A estabilidade da economia do açúcar e do álcool beneficiava o Nordeste, o Rio Grande do Sul e o resto
do Brasil – e o Instituto do Açúcar e do Álcool foi fundamental para isso.
Embora criado por um gaúcho, o Instituto do Açúcar e do Álcool logo se transformou, assim como o
Ministério da Agricultura, numa trincheira de Pernambuco e de pernambucanos.
O grande jornalista pernambucano Barbosa Lima Sobrinho não apoiara a Revolução de 1930. Por isso
recusou, em 1933, ser candidato à Assembléia Nacional Constituinte por Pernambuco, a convite de seu
amigo Agamenon Magalhães, ligado ao governo provisório de Getúlio Vargas e fundador do Partido Social
Democrático pernambucano.
O substitutivo apresentado por ele não chegou a ser votado, porque a Câmara foi fechada pelo golpe
de novembro de 1937, que instaurou o Estado Novo.
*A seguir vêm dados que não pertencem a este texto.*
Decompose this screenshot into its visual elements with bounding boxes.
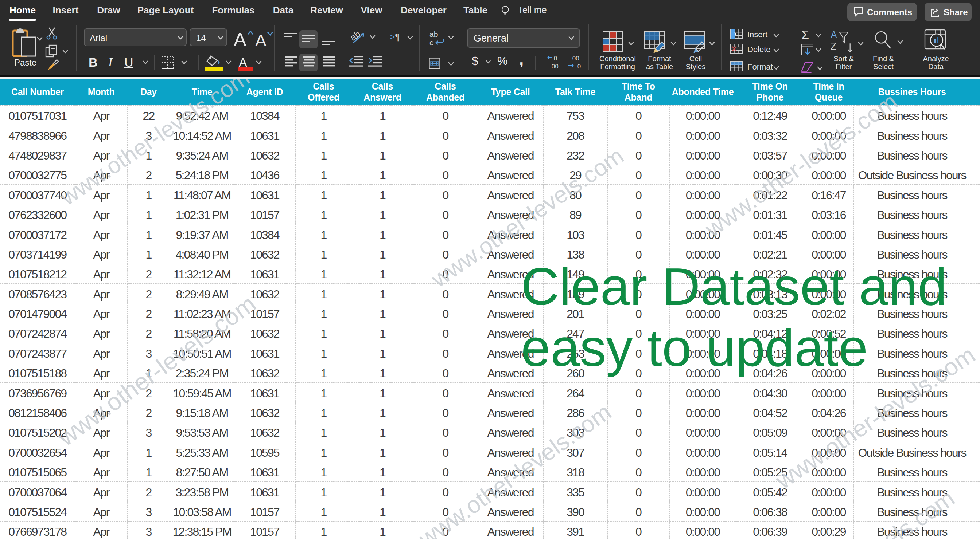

Getúlio, porém, adotou o substitutivo de Barbosa
Lima, por achá-lo melhor que seu próprio projeto, e decretou a nacionalização dos seguros e a criação do
Instituto de Resseguros de acordo com as linhas propostas nesse substitutivo.
Isso finalmente aproximou Barbosa Lima de Getúlio. Em 1938, Agamenon Magalhães governava
Pernambuco como interventor federal e convenceu Barbosa Lima a aceitar a presidência do Instituto do
Açúcar e do Álcool. Barbosa Lima conhecia bem a questão econômica do açúcar e do álcool e também
seus dramáticos problemas sociais.
Essa questão vinha de longe e não avançou nos três anos de vigência da Constituição de 1934, que
complicara as relações entre o governo e
o Congresso e deixara o governo de mãos
amarradas, apesar de ter sido a primeira
Constituição brasileira a conter um capítulo
sobre a ordem econômica e social e as
primeiras normas de proteção ao trabalho e
de estímulo à justiça social.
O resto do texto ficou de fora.